▸ Task brief:
Search each line below for "samordning", then return the lines where it appears.

-- Material for the task follows --

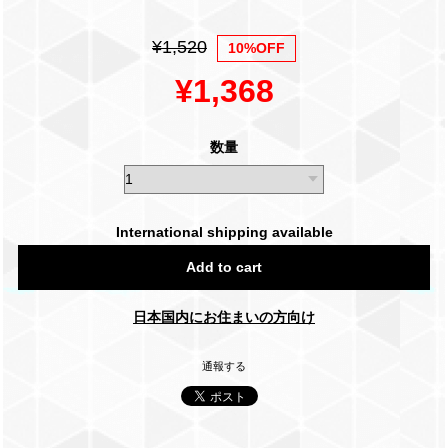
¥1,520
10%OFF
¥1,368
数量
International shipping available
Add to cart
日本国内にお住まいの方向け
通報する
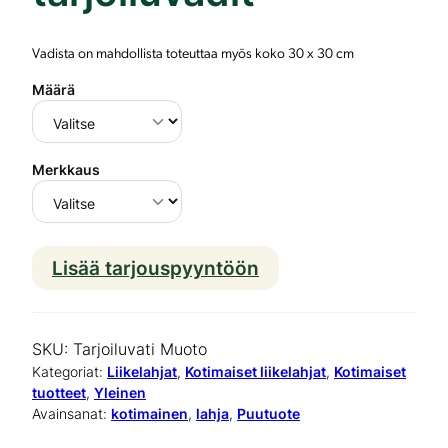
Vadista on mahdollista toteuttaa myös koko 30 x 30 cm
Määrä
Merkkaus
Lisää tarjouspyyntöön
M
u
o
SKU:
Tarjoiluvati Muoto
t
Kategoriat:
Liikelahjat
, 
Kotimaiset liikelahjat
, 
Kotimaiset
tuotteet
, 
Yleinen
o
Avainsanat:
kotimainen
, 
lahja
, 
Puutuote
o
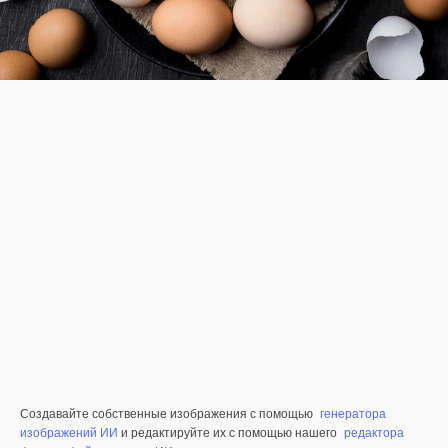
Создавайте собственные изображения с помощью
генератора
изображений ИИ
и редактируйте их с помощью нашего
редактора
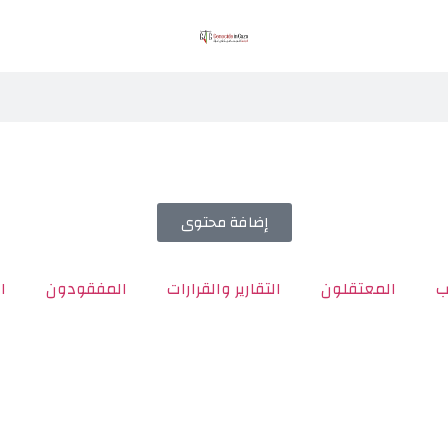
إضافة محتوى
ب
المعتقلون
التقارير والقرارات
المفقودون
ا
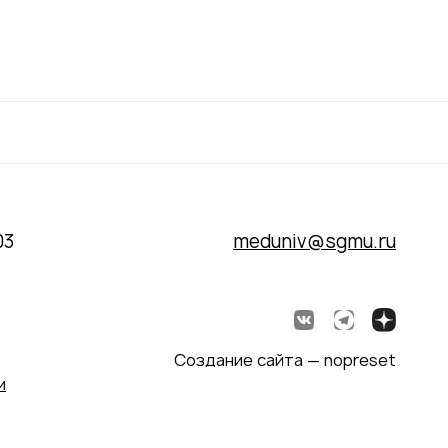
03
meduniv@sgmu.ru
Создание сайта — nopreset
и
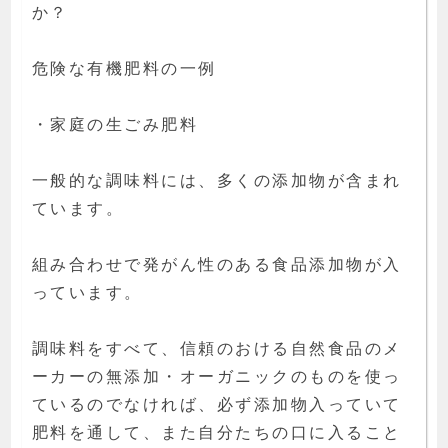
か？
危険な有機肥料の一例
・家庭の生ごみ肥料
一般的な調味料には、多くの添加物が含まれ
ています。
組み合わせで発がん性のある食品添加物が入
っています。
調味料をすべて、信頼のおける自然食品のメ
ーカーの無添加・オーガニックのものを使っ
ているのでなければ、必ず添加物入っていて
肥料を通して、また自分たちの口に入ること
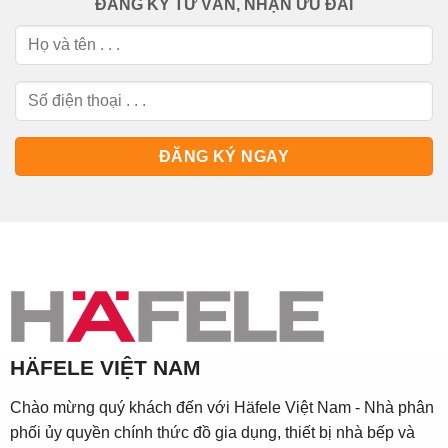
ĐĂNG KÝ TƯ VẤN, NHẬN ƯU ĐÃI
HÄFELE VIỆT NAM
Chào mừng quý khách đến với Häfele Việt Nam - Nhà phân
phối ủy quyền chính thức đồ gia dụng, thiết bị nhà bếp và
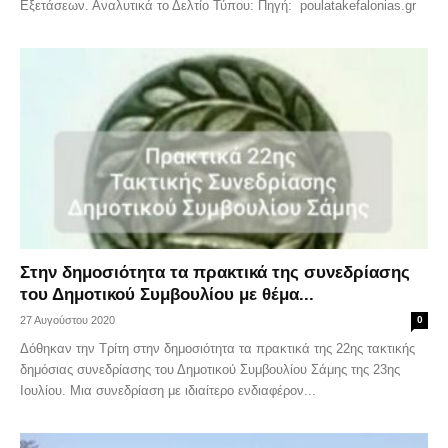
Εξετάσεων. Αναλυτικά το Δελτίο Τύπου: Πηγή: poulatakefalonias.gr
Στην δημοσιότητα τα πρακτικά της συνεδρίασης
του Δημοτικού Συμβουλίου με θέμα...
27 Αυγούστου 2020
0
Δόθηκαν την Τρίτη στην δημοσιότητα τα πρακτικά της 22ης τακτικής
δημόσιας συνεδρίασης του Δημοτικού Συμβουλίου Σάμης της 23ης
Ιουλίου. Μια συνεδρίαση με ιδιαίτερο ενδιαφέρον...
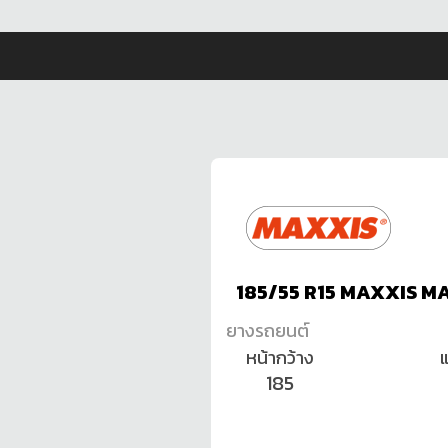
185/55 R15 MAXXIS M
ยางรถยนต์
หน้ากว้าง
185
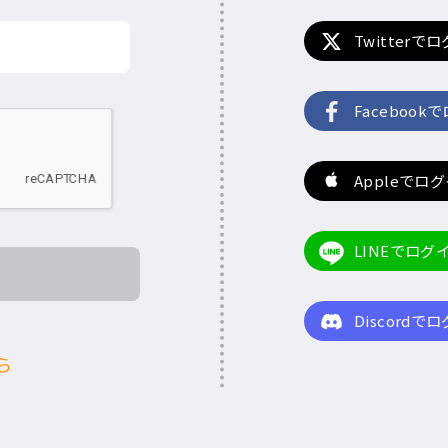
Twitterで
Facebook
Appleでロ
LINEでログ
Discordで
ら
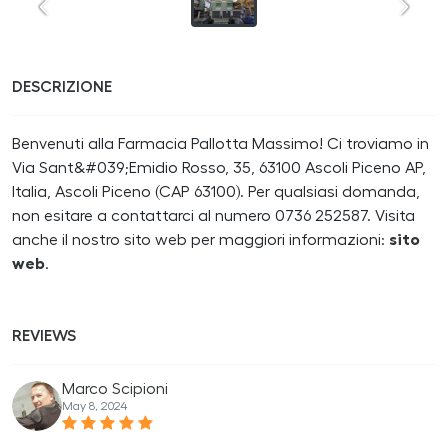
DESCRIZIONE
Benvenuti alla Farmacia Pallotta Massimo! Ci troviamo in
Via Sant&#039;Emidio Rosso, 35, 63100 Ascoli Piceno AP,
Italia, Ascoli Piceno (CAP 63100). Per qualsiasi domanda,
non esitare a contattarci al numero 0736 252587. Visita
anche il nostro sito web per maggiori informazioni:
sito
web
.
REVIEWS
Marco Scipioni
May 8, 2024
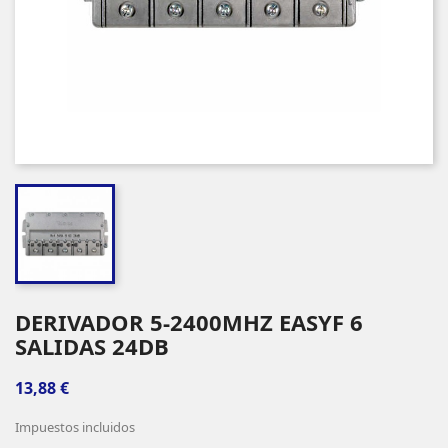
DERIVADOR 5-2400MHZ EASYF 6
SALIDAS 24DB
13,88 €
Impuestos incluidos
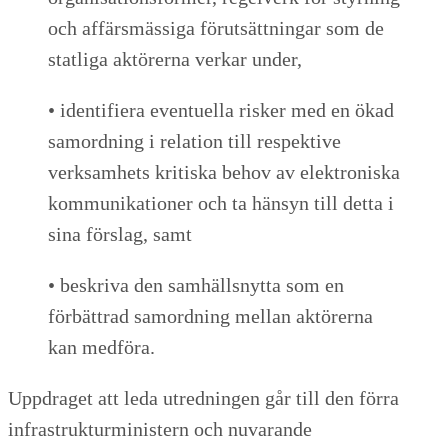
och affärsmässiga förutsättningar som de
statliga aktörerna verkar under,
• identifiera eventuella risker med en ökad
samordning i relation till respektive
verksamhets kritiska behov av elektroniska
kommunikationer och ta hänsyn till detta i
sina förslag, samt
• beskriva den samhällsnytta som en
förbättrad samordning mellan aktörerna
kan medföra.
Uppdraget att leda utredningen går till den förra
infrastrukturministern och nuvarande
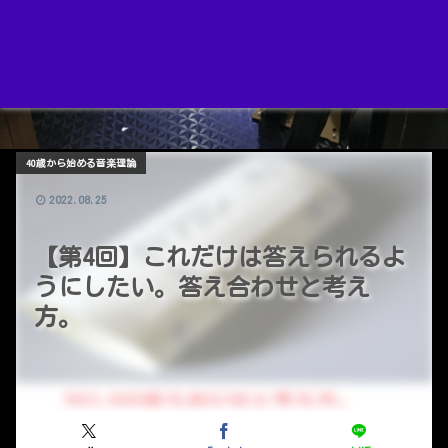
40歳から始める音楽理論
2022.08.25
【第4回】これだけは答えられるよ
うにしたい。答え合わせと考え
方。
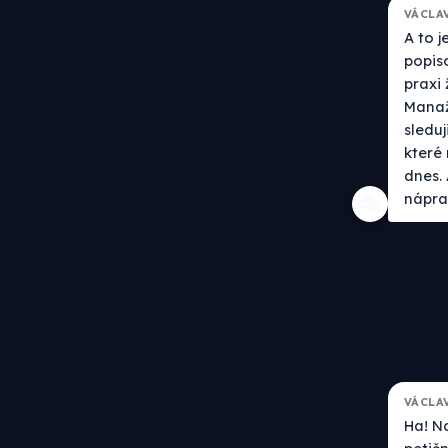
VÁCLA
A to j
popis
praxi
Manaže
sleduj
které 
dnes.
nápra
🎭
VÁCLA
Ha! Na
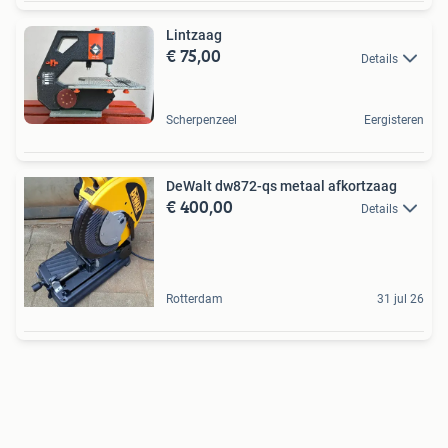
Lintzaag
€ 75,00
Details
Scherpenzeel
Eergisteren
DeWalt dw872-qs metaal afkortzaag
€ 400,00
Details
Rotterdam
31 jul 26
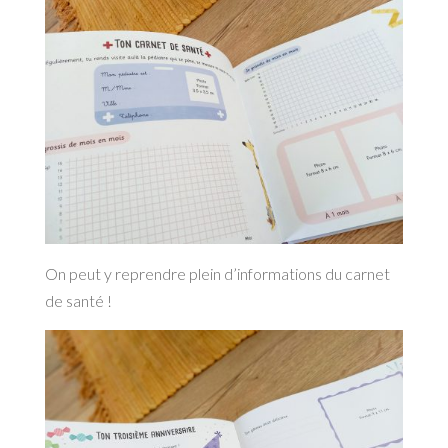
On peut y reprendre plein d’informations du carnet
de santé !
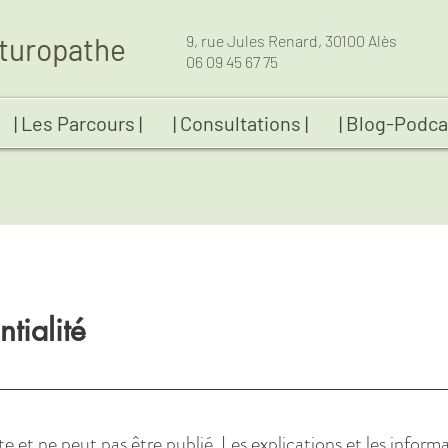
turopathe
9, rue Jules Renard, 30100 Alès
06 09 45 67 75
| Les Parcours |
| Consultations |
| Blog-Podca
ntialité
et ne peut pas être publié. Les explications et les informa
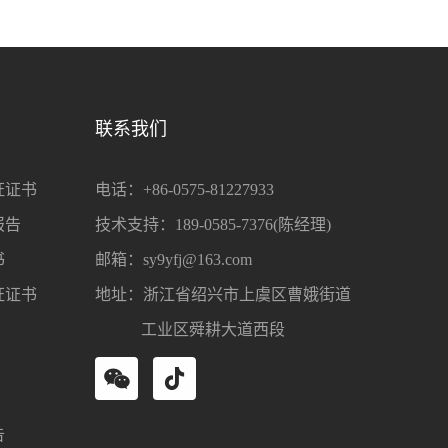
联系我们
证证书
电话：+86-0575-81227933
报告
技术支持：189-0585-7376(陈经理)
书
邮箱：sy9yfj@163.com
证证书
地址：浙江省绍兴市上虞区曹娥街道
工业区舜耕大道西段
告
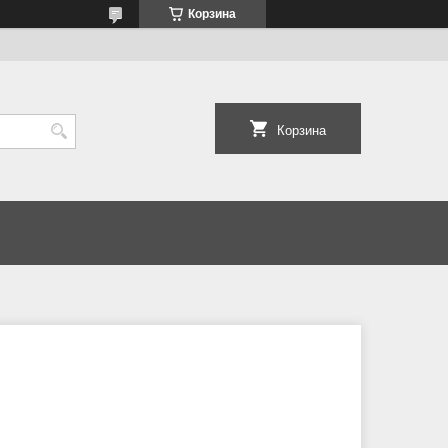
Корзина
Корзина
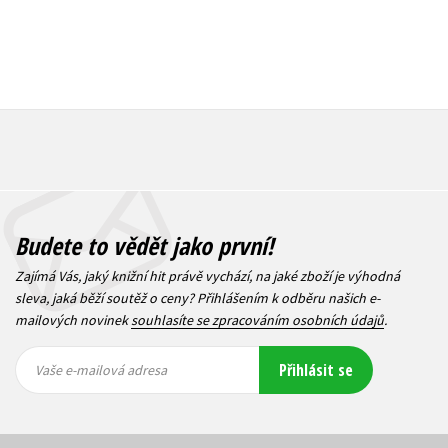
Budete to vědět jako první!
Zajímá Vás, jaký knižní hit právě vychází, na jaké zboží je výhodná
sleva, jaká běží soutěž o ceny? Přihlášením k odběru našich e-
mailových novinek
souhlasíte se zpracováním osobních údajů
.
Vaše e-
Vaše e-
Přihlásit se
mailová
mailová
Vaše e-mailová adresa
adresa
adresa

-- Material for the task concluded --

▸ Solution for this task:
samordning i relation till respektive
förbättrad samordning mellan aktörerna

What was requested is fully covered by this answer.